The widow of Renee Good is asking a judge to force the federal government to return the vehicle that Good was driving when an ICE agent fatally shot her.
In a Friday court filing, Becca Good argued the Honda Pilot belongs to her, and she needs it to pursue a potential lawsuit.
Renee and Becca Good were returning home on Jan. 7 from dropping their 6-year-old son at school. They stopped along Portland Avenue in south Minneapolis to observe and protest ICE activity.
Becca got out of their Honda Pilot and recorded video while taunting the masked men. Renee remained in the driver’s seat and confronted Agent Jonathan Ross as he held up a phone and recorded his own video that captured what would be Good’s final words.
“That’s fine dude, I’m not mad at you.”
Video that witnesses recorded shows Good steering the SUV away from Ross, but he opens fire, killing her.
The Department of Homeland Security soon called Good, 37, a “violent rioter.” At a news conference later that day, then-Homeland Security Secretary Kristi Noem continued to press the Trump administration’s contention that the agent fired in self defense.
“Our officer followed his training, did exactly what he’s been taught to do in that situation and took action to defend himself,” Noem said on Jan. 7.
The next week, then-Deputy and now Acting Attorney General Todd Blanche said there is no basis for a criminal civil rights investigation into Good’s killing.
The federal government is also refusing to cooperate with a state-level Bureau of Criminal Apprehension investigation or share any evidence.
In a filing in which Becca Good seeks the return of her vehicle, Minneapolis attorney Kevin Riach wrote the federal government has no business keeping the 2014 Honda Pilot, which Renee and Becca Good bought jointly in February 2024 with more than 135,000 miles on the odometer.
Riach wrote that 10 days after the shooting, an investigator working with family attorneys asked the FBI’s Minneapolis office about getting the vehicle back. They received no response.
Good’s attorneys wrote another letter on Feb. 3, this time to the FBI and also the Justice Department, Minnesota U.S Attorney’s Office, Homeland Security and ICE. Again, they received no response.
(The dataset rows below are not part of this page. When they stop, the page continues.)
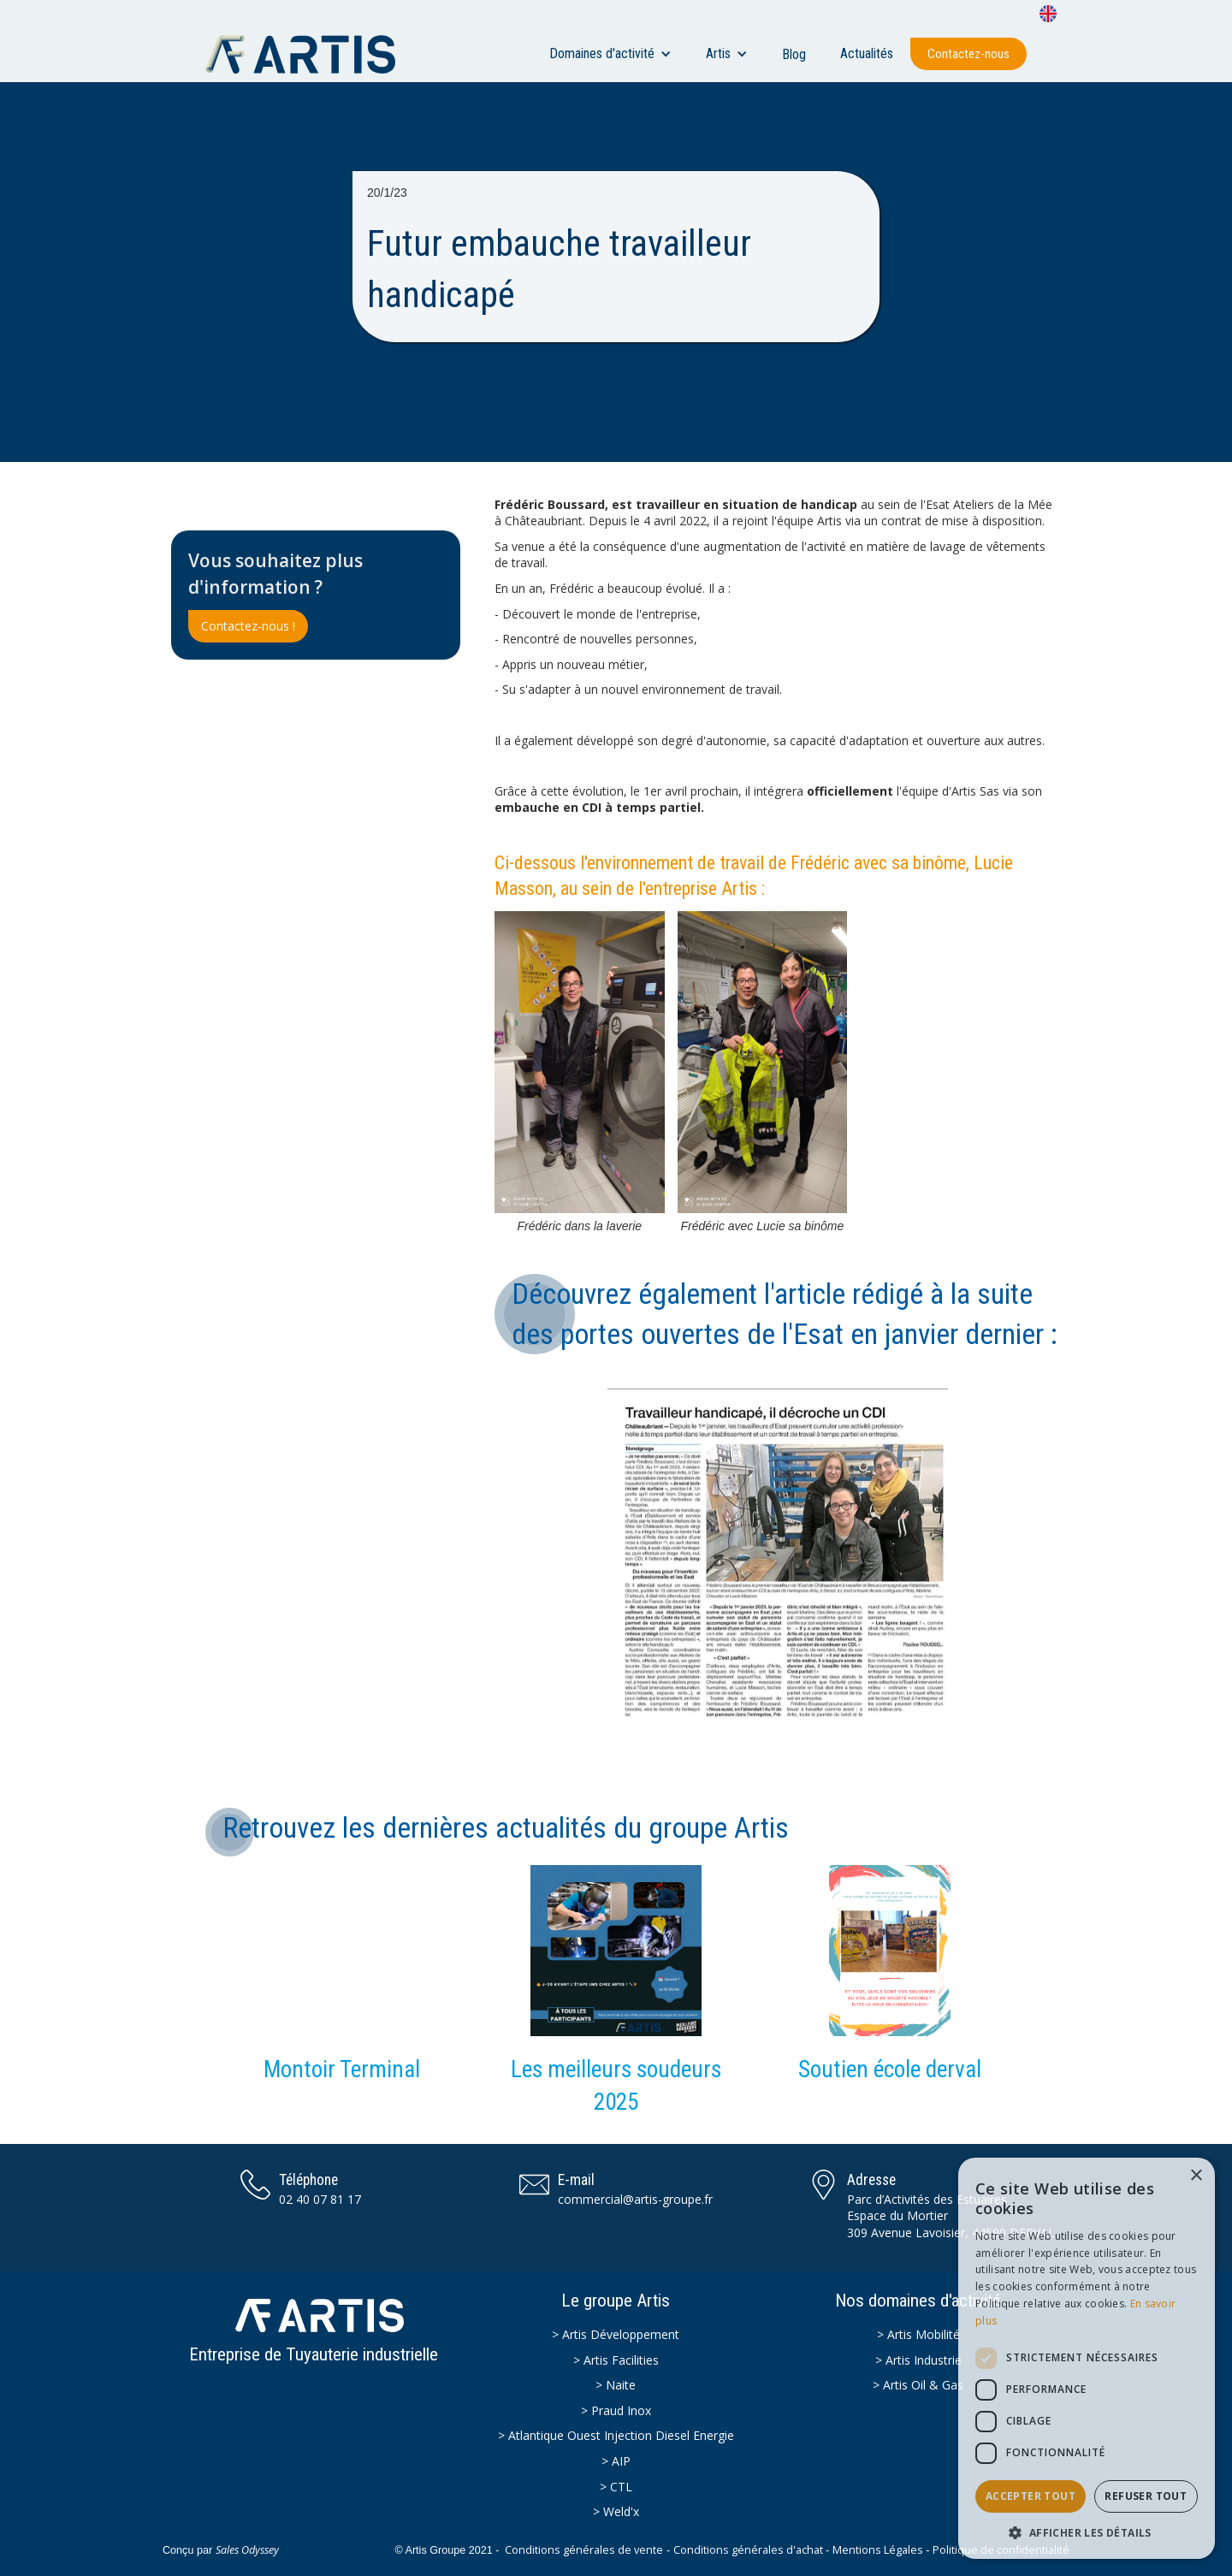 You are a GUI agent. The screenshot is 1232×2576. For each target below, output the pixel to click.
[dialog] (1086, 2358)
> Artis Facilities (616, 2360)
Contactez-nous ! (248, 626)
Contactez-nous (968, 54)
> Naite (615, 2385)
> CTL (616, 2486)
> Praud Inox (616, 2410)
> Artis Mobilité (918, 2334)
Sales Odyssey (247, 2550)
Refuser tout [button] (1146, 2496)
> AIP (616, 2461)
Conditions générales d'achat (748, 2550)
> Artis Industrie (918, 2360)
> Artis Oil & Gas (918, 2385)
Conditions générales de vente (584, 2550)
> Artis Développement (615, 2334)
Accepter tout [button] (1030, 2496)
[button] (610, 54)
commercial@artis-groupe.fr (635, 2199)
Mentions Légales (877, 2550)
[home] (308, 54)
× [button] (1195, 2176)
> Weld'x (616, 2511)
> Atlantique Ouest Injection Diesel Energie (616, 2435)
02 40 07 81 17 (320, 2199) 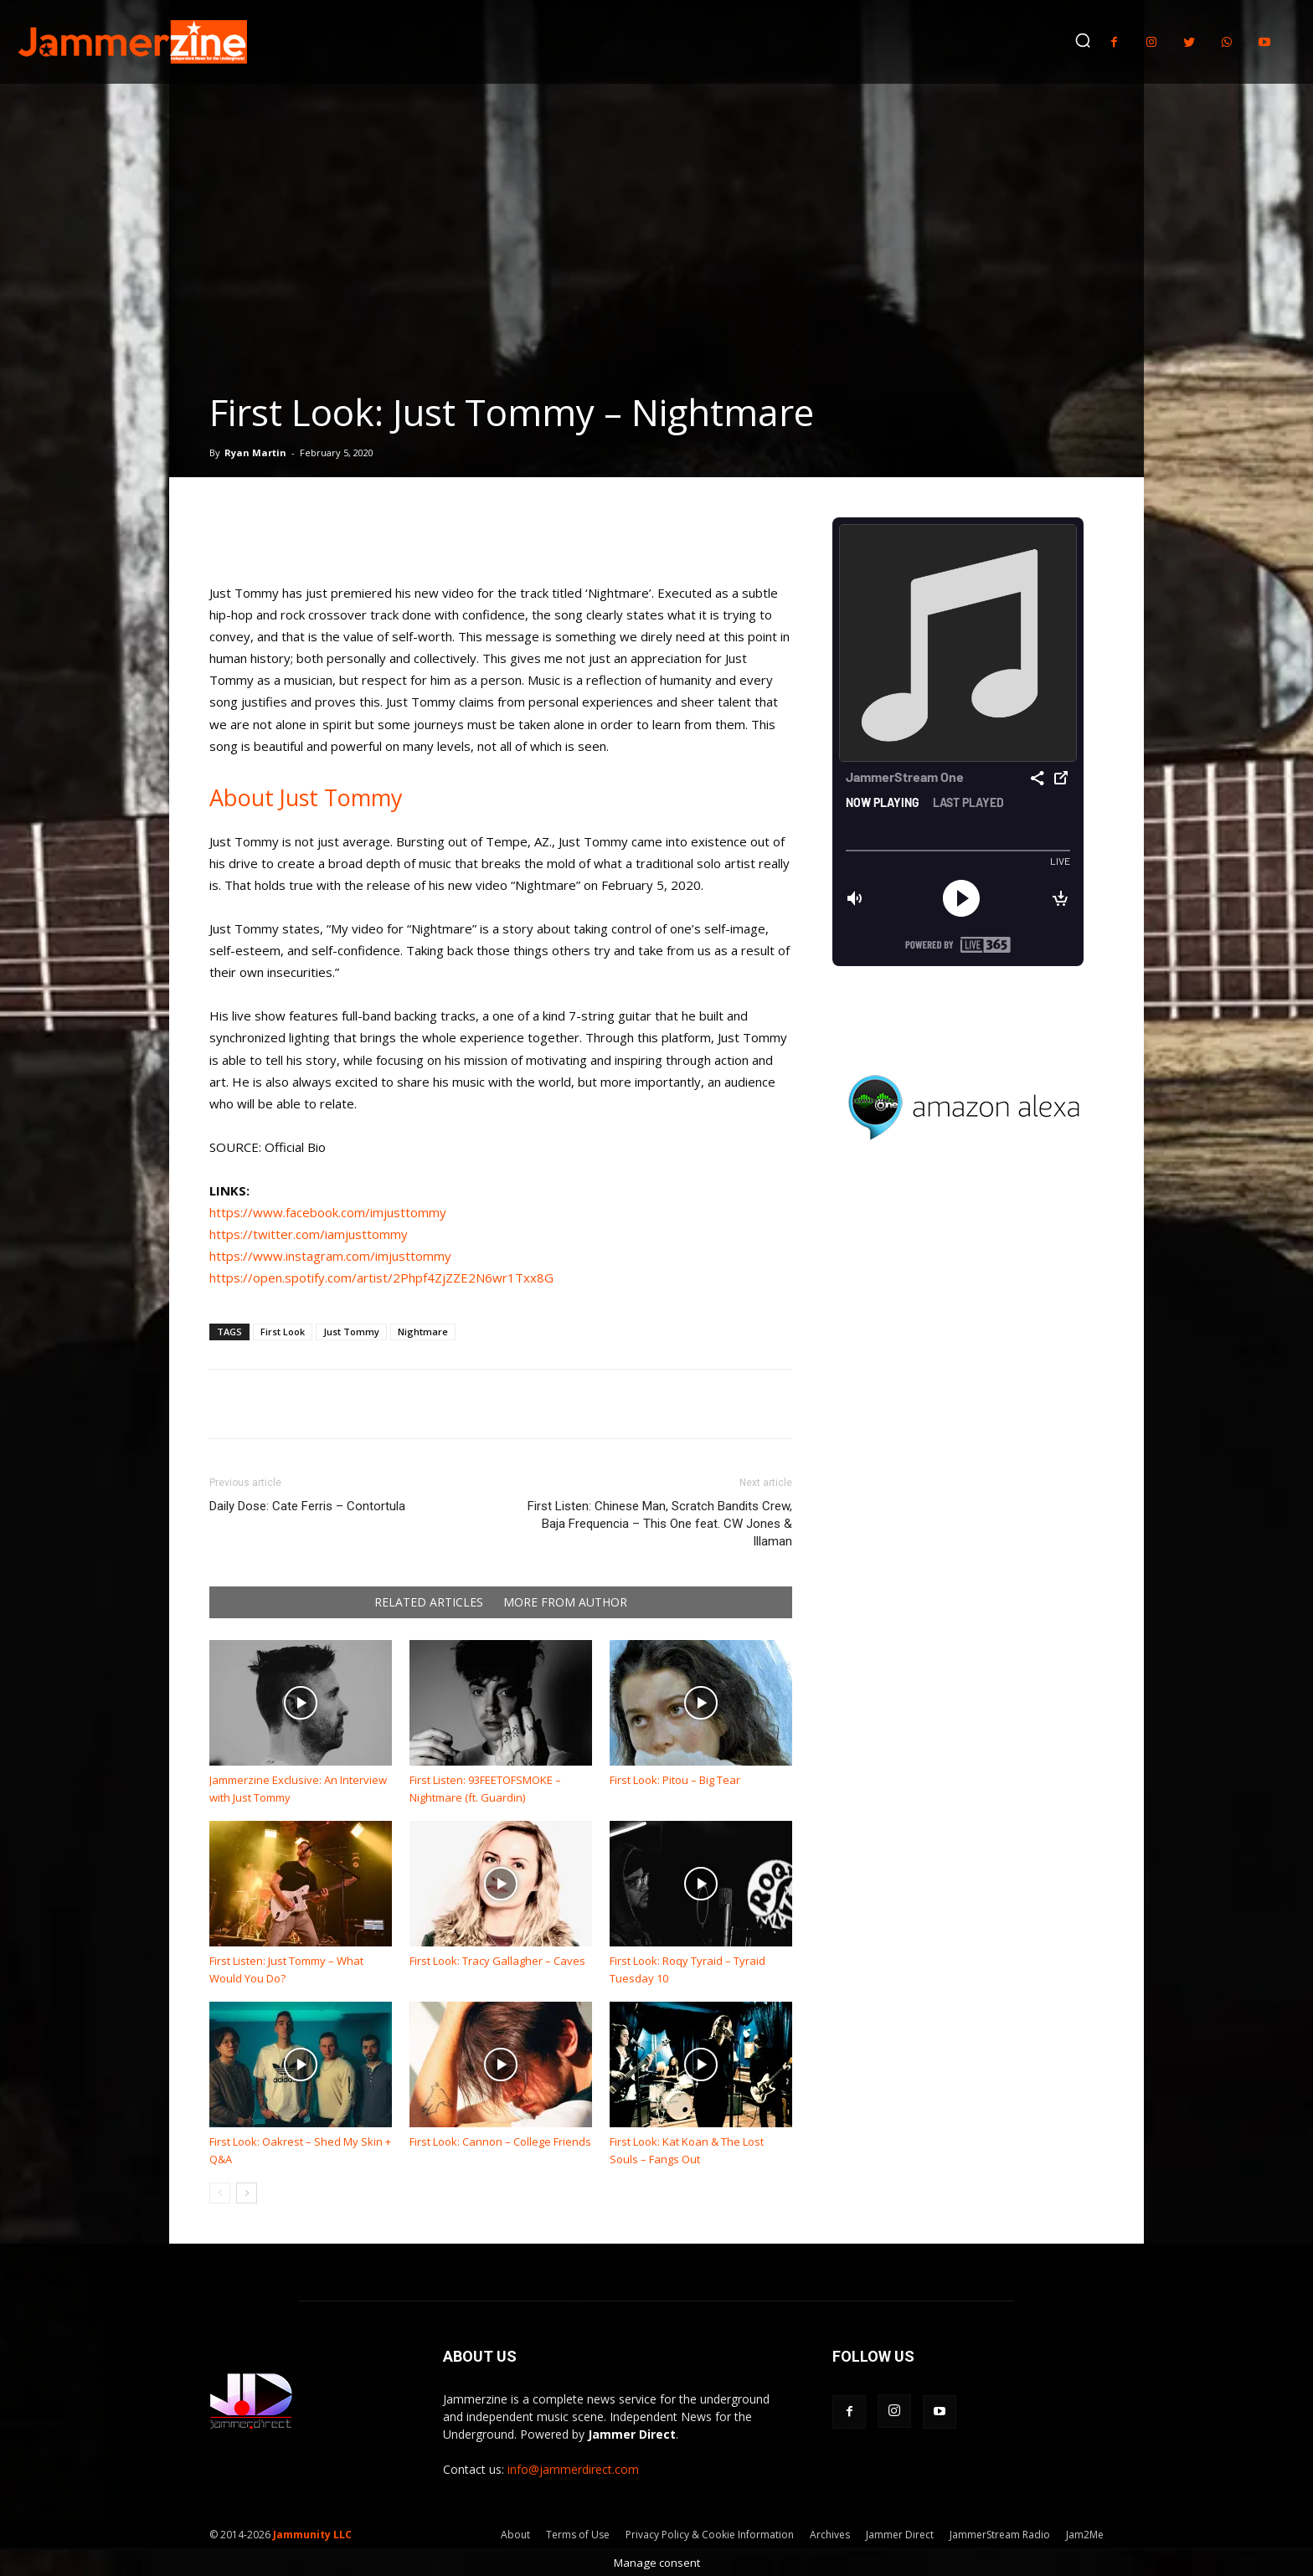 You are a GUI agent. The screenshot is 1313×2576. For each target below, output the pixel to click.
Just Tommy (351, 1331)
Attorneys’ phone calls and emails in mid-March were also met with silence.
Becca Good has not filed a wrongful death suit, but soon after her wife was killed, she retained Romanucci & Blandin, the same Chicago law firm that represented George Floyd’s family after his 2020 murder by Minneapolis police and secured a record $27 million settlement with the city.
"The valuable evidence that could be contained in Renee and Becca Good’s Honda Pilot needs to be released to those who are working to get to the bottom of what happened on January 7,” family attorney Antonio Romanucci said in a Monday statement to MPR News. “The federal government cannot at once declare that it will not investigate the shooting death of Renee Good by a federal agent and at the same time withhold key evidence from those seeking the truth.”
Riach, who’s working with Romanucci, said in the court petition federal authorities have had the Honda for more than three months but have declined the opportunity to examine it for evidence. He added that Becca Good and the BCA should have an opportunity to “ensure that there is a complete and accurate public accounting of Renee’s killing.”
Homeland Security referred a request for comment from MPR News to the FBI.
A spokesperson for the FBI Minneapolis field office said in an email the bureau is not commenting on Good’s request out of respect to the BCA’s investigation.
Good’s court filing comes a month after Hennepin County Attorney Mary Moriarty and Minnesota Attorney General Keith Ellison sued the federal government in an effort to pry loose evidence in the killings of Renee Good and Alex Pretti, and a third shooting in which an ICE agent shot and wounded Julio Sosa-Celis.
In a separate case, a federal judge in St. Paul has given the Justice Department until Friday to hand over evidence in the Good shooting. The decision earlier this month from Judge Jeffrey Bryan isn’t part of any civil suit.
It stems from the criminal case of Roberto Muñoz-Guatemala, an immigrant living in the country without authorization convicted of using his vehicle to drag and seriously injure Ross last summer.
The court isn’t expected to make the evidence public. But Bryan wrote in a court order that a magistrate judge will sift through the files to determine if anything Ross said or did on Jan. 7 could have a bearing on Muñoz-Guatemala’s defense at sentencing or form the basis for a new trial.